С момента рождения и до следующего абзаца я вела, как бы это помягче выразиться, несколько пуританский образ жизни. Своевременно сменила мамину грудь на пустышки и бутылочки, подгузники на трусики, спрятала часть молочных зубов в коробку из-под леденцов, другую часть растеряла в песочницах и детских лабиринтах, в тот же период времени меня потерял отец и более не находил. Мы остались с мамой вдвоем и все, что я только что рассказала, рассказано с ее слов. А вот как только я стала помнить происходящее, моя жизнь набрала необходимые обороты и наполнилась остротой ощущений.
В свои неполные шесть лет я узнала о том, что Дед Мороз – далеко не симпатичный мне мамин друг с ее работы. Мама таким образом попыталась расположить меня к этому сладко пахнущему и наигранно смешливому «толстопузу», ошибочно считая, что персонализировав его (толстопуза) материальные вложения в мое счастливое детство, она тем самым сблизить наши духовные сущности. Не тут-то было: я обиделась на маму за «дешевую подделку», а «толстопуз» стал единственным обвиняемым в убийстве Деда Мороза. Таким образом, накануне Нового года я перестала верить в возможность Чуда независимо от его формы или содержимого.
С несвойственным детям цинизмом я не только отрицала, но и яро критиковала любой факт проявления этого самого Чуда. И к великому своему детско-отроческо-юношескому самоудовлетворению, ни разу не ошиблась в своей, как мне казалось, Единственно Верной жизненной позиции. А, поскольку отрицание Чуда априори исключает существование Того, кто может чудо сотворить – я стала Атеистом, что в моем понимании значило: «В здоровом теле здоровые желания, а дух придумали слабаки».
В свой четырнадцатый День рождения я смачно ругнулась вслед второму отчиму, чемодан которого обгонял хозяина на пару ступеней в подъезде, и хлопнула дверью.
Всхлипывающая мать выглянула из кухни:
- Ты ругаешься матом?
- В его случае это звучало как комплимент, - я не умела и не хотела жалеть мать, считая, что она сама виновата во всем, что с нами происходит.
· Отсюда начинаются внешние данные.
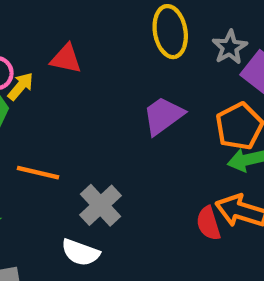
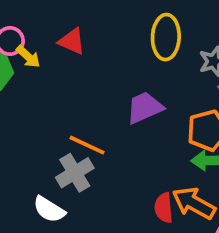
yellow arrow: (21, 86) -> (28, 57), turned 80
orange line: (38, 173) -> (87, 145), moved

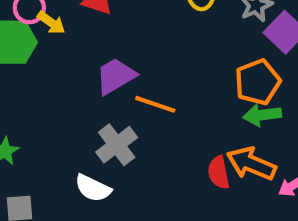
purple trapezoid: (145, 108) -> (116, 76), moved
orange line: (87, 145) -> (155, 104), moved

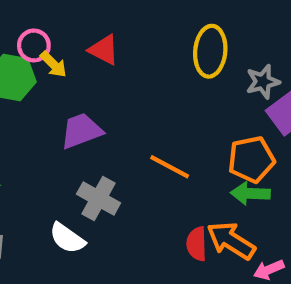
purple trapezoid: (116, 76) -> (81, 131), moved
orange line: (155, 104) -> (170, 167), moved
gray cross: (117, 145) -> (99, 198), turned -33

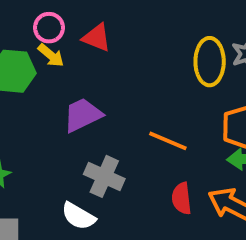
pink circle: (34, 45) -> (49, 28), moved
yellow ellipse: (210, 51) -> (210, 62), moved
red semicircle: (197, 244) -> (182, 198), moved

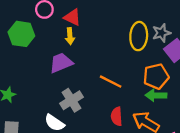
yellow arrow: (51, 55) -> (70, 36), moved, turned 42
gray cross: (104, 176) -> (71, 100), turned 30

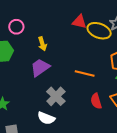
red triangle: (72, 17) -> (79, 22), moved
yellow ellipse: (139, 36) -> (99, 31), turned -60

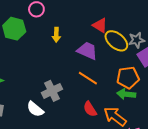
purple trapezoid: (40, 68) -> (87, 51), moved, turned 40
red semicircle: (96, 101) -> (90, 109), turned -35

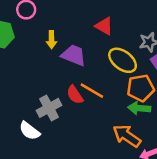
yellow ellipse: (116, 41) -> (123, 60), moved
purple trapezoid: (87, 51) -> (74, 55), moved
red semicircle: (90, 109) -> (75, 95), moved

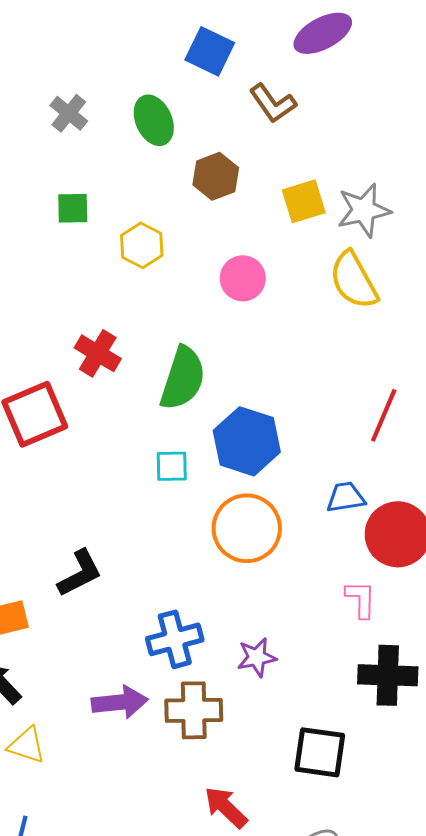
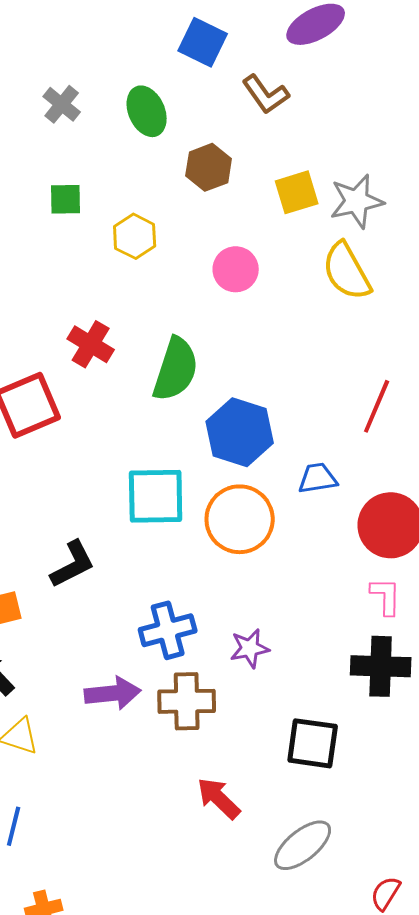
cyan square: (172, 466) -> (156, 496), moved, size x1.8
blue trapezoid: (346, 497) -> (318, 478), moved
pink L-shape: (361, 599) -> (386, 596), moved

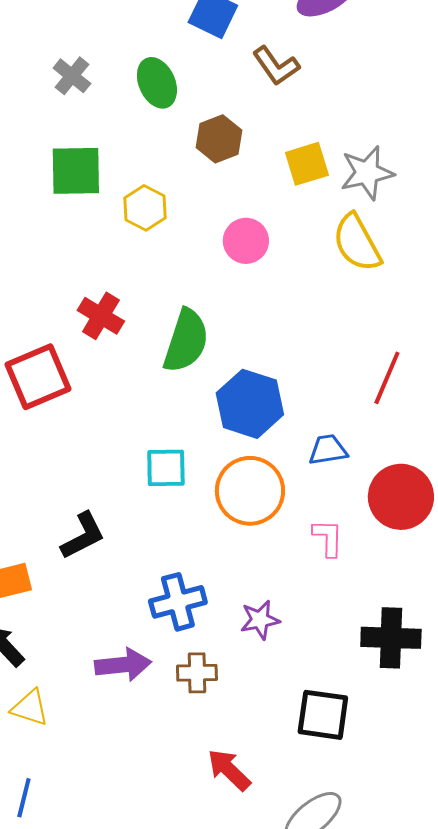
green square: (66, 199) -> (76, 171), size x1.6
cyan square: (156, 496) -> (166, 468), size x0.7
pink L-shape: (386, 596) -> (328, 538), moved
brown cross: (187, 701) -> (197, 673), size x0.7

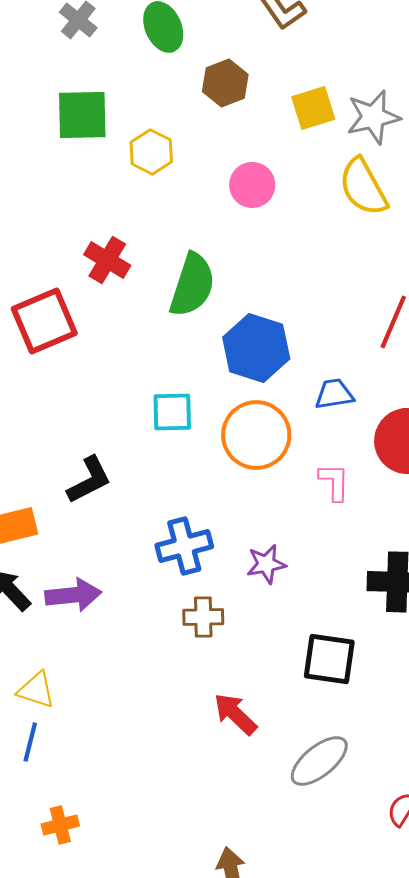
purple arrow: (123, 665) -> (73, 595), moved
yellow triangle: (30, 708) -> (36, 690), moved

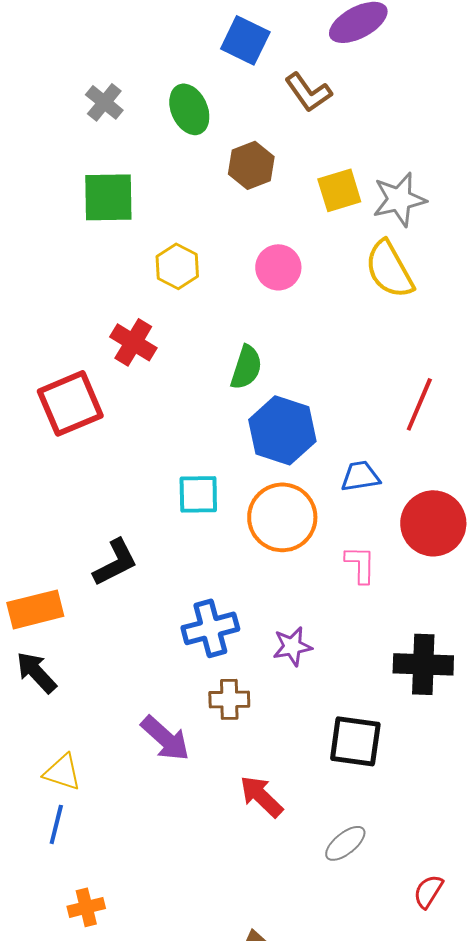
yellow hexagon: (151, 152) -> (177, 266), moved
green semicircle: (192, 285) -> (246, 367), moved, size x0.7
purple arrow: (73, 595) -> (165, 738), moved, turned 48
gray ellipse: (319, 761) -> (345, 843), size x0.7

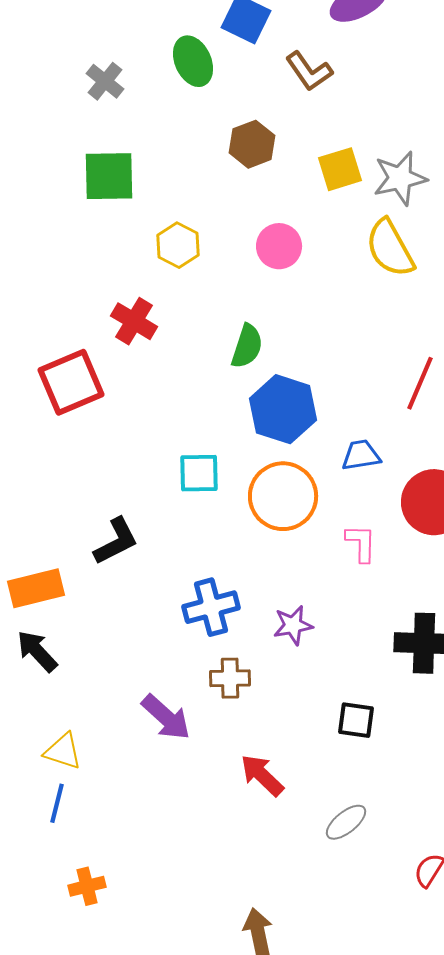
green ellipse: (189, 109) -> (193, 61), moved
black square: (355, 741) -> (356, 720), size x0.7

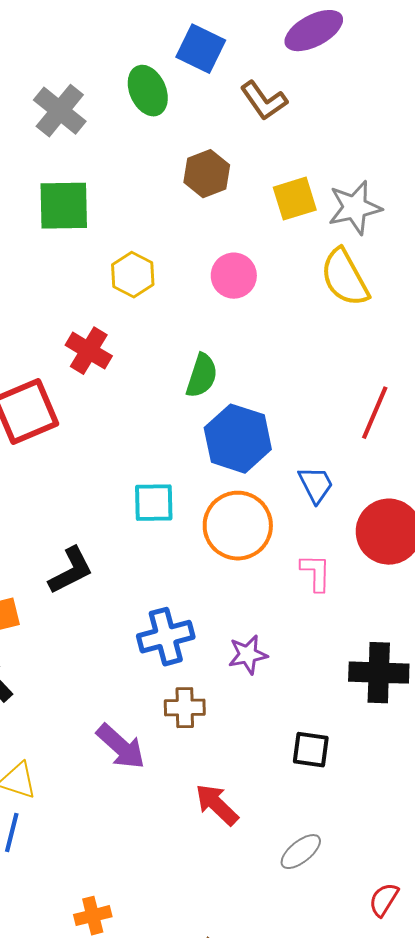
gray cross: (105, 81) -> (60, 111), size x1.4
blue trapezoid: (361, 455) -> (316, 485), turned 72
orange cross: (87, 886) -> (93, 916), moved

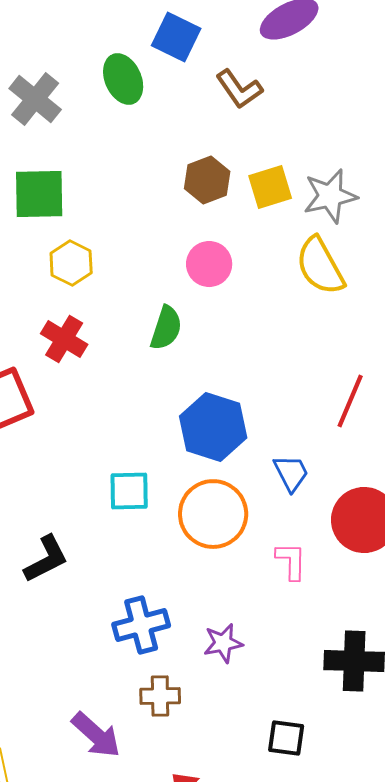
brown hexagon: (207, 174) -> (207, 180), moved
yellow hexagon: (133, 275) -> (71, 263), moved
green semicircle: (202, 376) -> (166, 328), moved

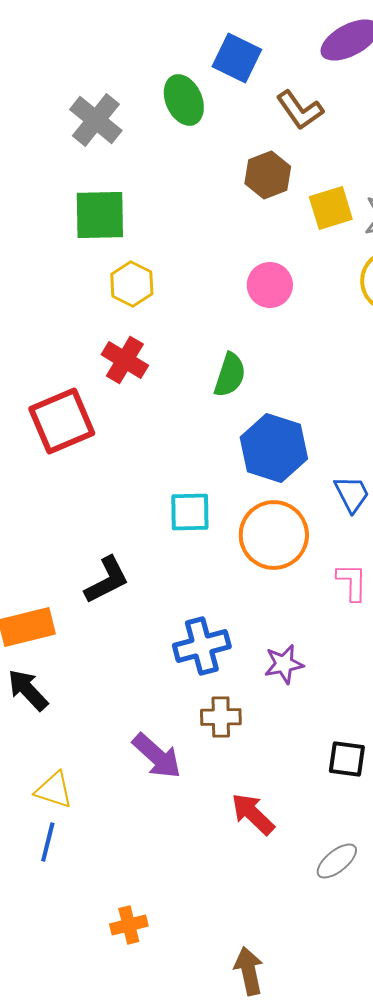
brown hexagon: (207, 180) -> (268, 175), moved
green semicircle: (166, 328) -> (230, 375), moved

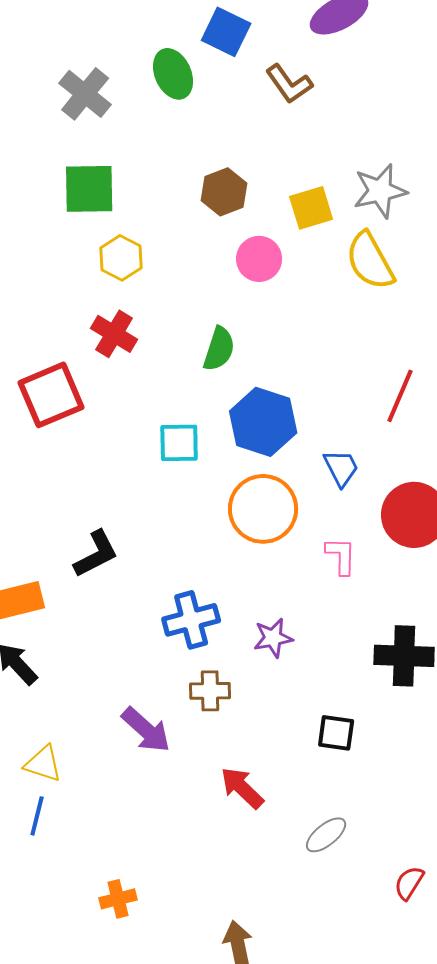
brown hexagon: (268, 175) -> (224, 192), moved
yellow square: (331, 208) -> (311, 208), moved
cyan square: (190, 512) -> (179, 443), moved

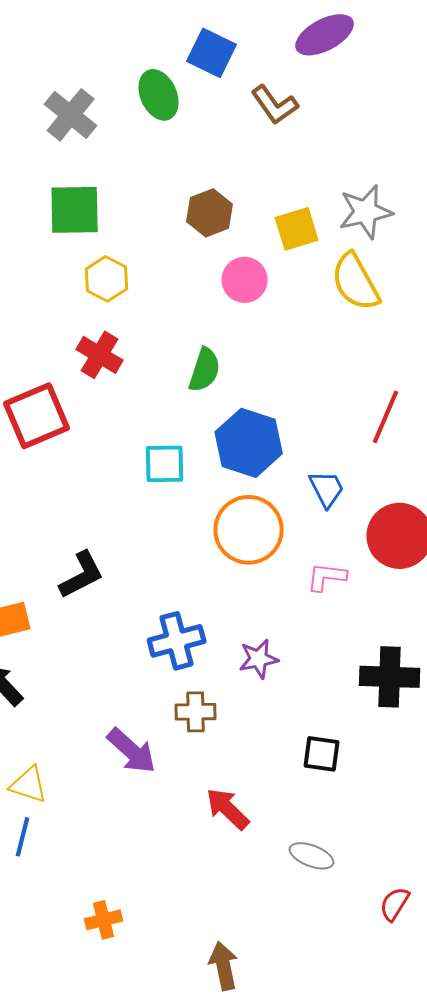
pink L-shape: (341, 556) -> (327, 577), turned -84
gray ellipse: (326, 835) -> (312, 856), turned 60

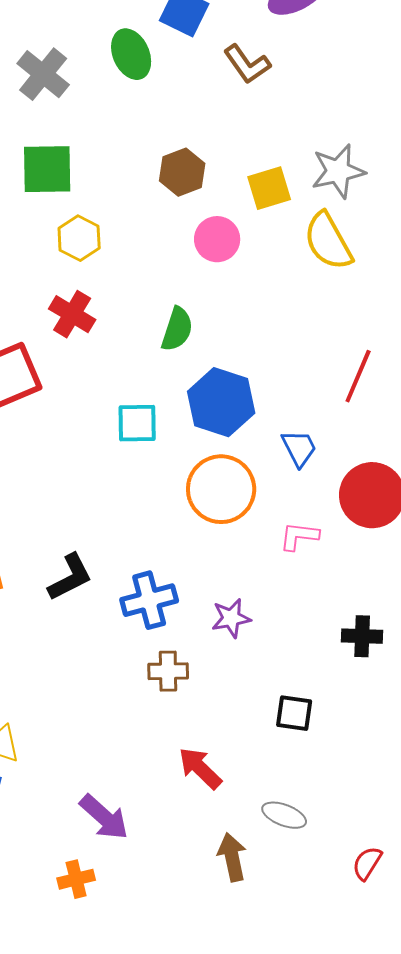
black L-shape: (82, 575) -> (70, 577), moved
black cross: (390, 677) -> (362, 636), size x0.7
purple arrow: (132, 751) -> (104, 817), moved
brown arrow: (224, 966) -> (232, 857), moved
На девятнадцатом году жизни меня в порядке уведомления познакомили с новым «папой». Мы сидели втроем в неплохом ресторане, мама, как обычно, старалась угодить нам обоим, «папаша» больше молчал, я лениво и без вдохновения огрызалась на жалкие попытки матери разжечь пламя семейного очага.
Принесли салата.
«Папаша» пошевелил губами, перекрестился и перекрестил стол. Мама смотрела на нового сожителя с вожделением, я же тонко заметила:
- Осиновый кол в кармане брюк?
- А нужен? – «Папаша» посмотрел на меня спокойно и заинтересовано.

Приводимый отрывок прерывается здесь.